You can provide your own engine in a Python file. The file must provide a generator with this signature:
async def generate(request):
Build: cargo build --features python
If the Python engine wants to receive and returns strings - it will do the prompt templating and tokenization itself - run it like this:
dynamo-run out=pystr:/home/user/my_python_engine.py
- The
request
parameter is a map, an OpenAI compatible create chat completion request: https://platform.openai.com/docs/api-reference/chat/create - The function must
yield
a series of maps conforming to create chat completion stream response (example below). - If using an HTTP front-end add the
--model-name
flag. This is the name we serve the model under.

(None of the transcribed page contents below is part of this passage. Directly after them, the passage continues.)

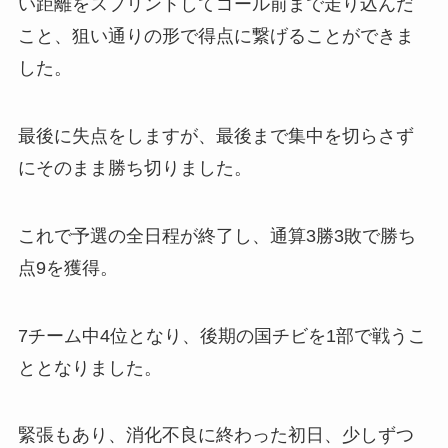
い距離をスプリントしてゴール前まで走り込んだ
こと、狙い通りの形で得点に繋げることができま
した。
最後に失点をしますが、最後まで集中を切らさず
にそのまま勝ち切りました。
これで予選の全日程が終了し、通算3勝3敗で勝ち
点9を獲得。
7チーム中4位となり、後期の国チビを1部で戦うこ
ととなりました。
緊張もあり、消化不良に終わった初日、少しずつ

The file is loaded once at startup and kept in memory.
Example engine:
import asyncio
async def generate(request):
yield {"id":"1","choices":[{"index":0,"delta":{"content":"The","role":"assistant"}}],"created":1841762283,"model":"Llama-3.2-3B-Instruct","system_fingerprint":"local","object":"chat.completion.chunk"}
await asyncio.sleep(0.1)
yield {"id":"1","choices":[{"index":0,"delta":{"content":" capital","role":"assistant"}}],"created":1841762283,"model":"Llama-3.2-3B-Instruct","system_fingerprint":"local","object":"chat.completion.chunk"}
await asyncio.sleep(0.1)
yield {"id":"1","choices":[{"index":0,"delta":{"content":" of","role":"assistant"}}],"created":1841762283,"model":"Llama-3.2-3B-Instruct","system_fingerprint":"local","object":"chat.completion.chunk"}
await asyncio.sleep(0.1)
yield {"id":"1","choices":[{"index":0,"delta":{"content":" France","role":"assistant"}}],"created":1841762283,"model":"Llama-3.2-3B-Instruct","system_fingerprint":"local","object":"chat.completion.chunk"}
await asyncio.sleep(0.1)
yield {"id":"1","choices":[{"index":0,"delta":{"content":" is","role":"assistant"}}],"created":1841762283,"model":"Llama-3.2-3B-Instruct","system_fingerprint":"local","object":"chat.completion.chunk"}
await asyncio.sleep(0.1)
yield {"id":"1","choices":[{"index":0,"delta":{"content":" Paris","role":"assistant"}}],"created":1841762283,"model":"Llama-3.2-3B-Instruct","system_fingerprint":"local","object":"chat.completion.chunk"}
await asyncio.sleep(0.1)
yield {"id":"1","choices":[{"index":0,"delta":{"content":".","role":"assistant"}}],"created":1841762283,"model":"Llama-3.2-3B-Instruct","system_fingerprint":"local","object":"chat.completion.chunk"}
await asyncio.sleep(0.1)
yield {"id":"1","choices":[{"index":0,"delta":{"content":"","role":"assistant"},"finish_reason":"stop"}],"created":1841762283,"model":"Llama-3.2-3B-Instruct","system_fingerprint":"local","object":"chat.completion.chunk"}
Command line arguments are passed to the python engine like this:
dynamo-run out=pystr:my_python_engine.py -- -n 42 --custom-arg Orange --yes
The python engine receives the arguments in sys.argv
. The argument list will include some standard ones as well as anything after the --
.
This input:
dynamo-run out=pystr:my_engine.py /opt/models/Llama-3.2-3B-Instruct/ --model-name llama_3.2 --tensor-parallel-size 4 -- -n 1
is read like this:
async def generate(request):
.. as before ..
if __name__ == "__main__":
print(f"MAIN: {sys.argv}")
and produces this output:
MAIN: ['my_engine.py', '--model-path', '/opt/models/Llama-3.2-3B-Instruct/', '--model-name', 'llama3.2', '--http-port', '8080', '--tensor-parallel-size', '4', '--base-gpu-id', '0', '--num-nodes', '1', '--node-rank', '0', '-n', '1']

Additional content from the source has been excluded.